_EXERCISE AIM:_ Only the pictures are to be left out; the listing itself is repeated exactly.

*** Opening AVAILABLE RECORDS ***

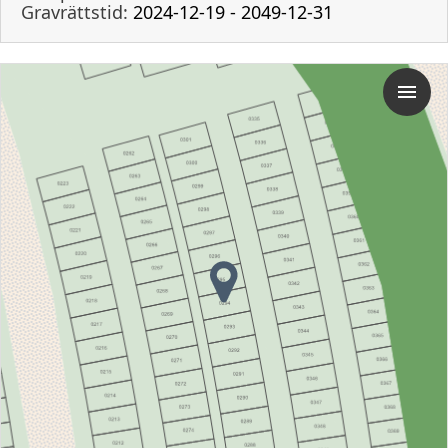
Gravrättstid:
2024-12-19 - 2049-12-31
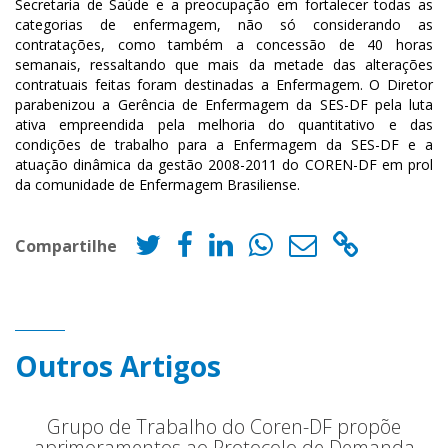
Secretaria de Saúde e a preocupação em fortalecer todas as
categorias de enfermagem, não só considerando as
contratações, como também a concessão de 40 horas
semanais, ressaltando que mais da metade das alterações
contratuais feitas foram destinadas a Enfermagem. O Diretor
parabenizou a Gerência de Enfermagem da SES-DF pela luta
ativa empreendida pela melhoria do quantitativo e das
condições de trabalho para a Enfermagem da SES-DF e a
atuação dinâmica da gestão 2008-2011 do COREN-DF em prol
da comunidade de Enfermagem Brasiliense.
Compartilhe
Outros Artigos
Grupo de Trabalho do Coren-DF propõe
aprimoramentos ao Protocolo de Demanda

*** Closing AVAILABLE RECORDS ***

_RESPONSE AREA:_
Gravrättstid:
2024-12-19 - 2049-12-31
Secretaria de Saúde e a preocupação em fortalecer todas as
categorias de enfermagem, não só considerando as
contratações, como também a concessão de 40 horas
semanais, ressaltando que mais da metade das alterações
contratuais feitas foram destinadas a Enfermagem. O Diretor
parabenizou a Gerência de Enfermagem da SES-DF pela luta
ativa empreendida pela melhoria do quantitativo e das
condições de trabalho para a Enfermagem da SES-DF e a
atuação dinâmica da gestão 2008-2011 do COREN-DF em prol
da comunidade de Enfermagem Brasiliense.
Compartilhe
Outros Artigos
Grupo de Trabalho do Coren-DF propõe
aprimoramentos ao Protocolo de Demanda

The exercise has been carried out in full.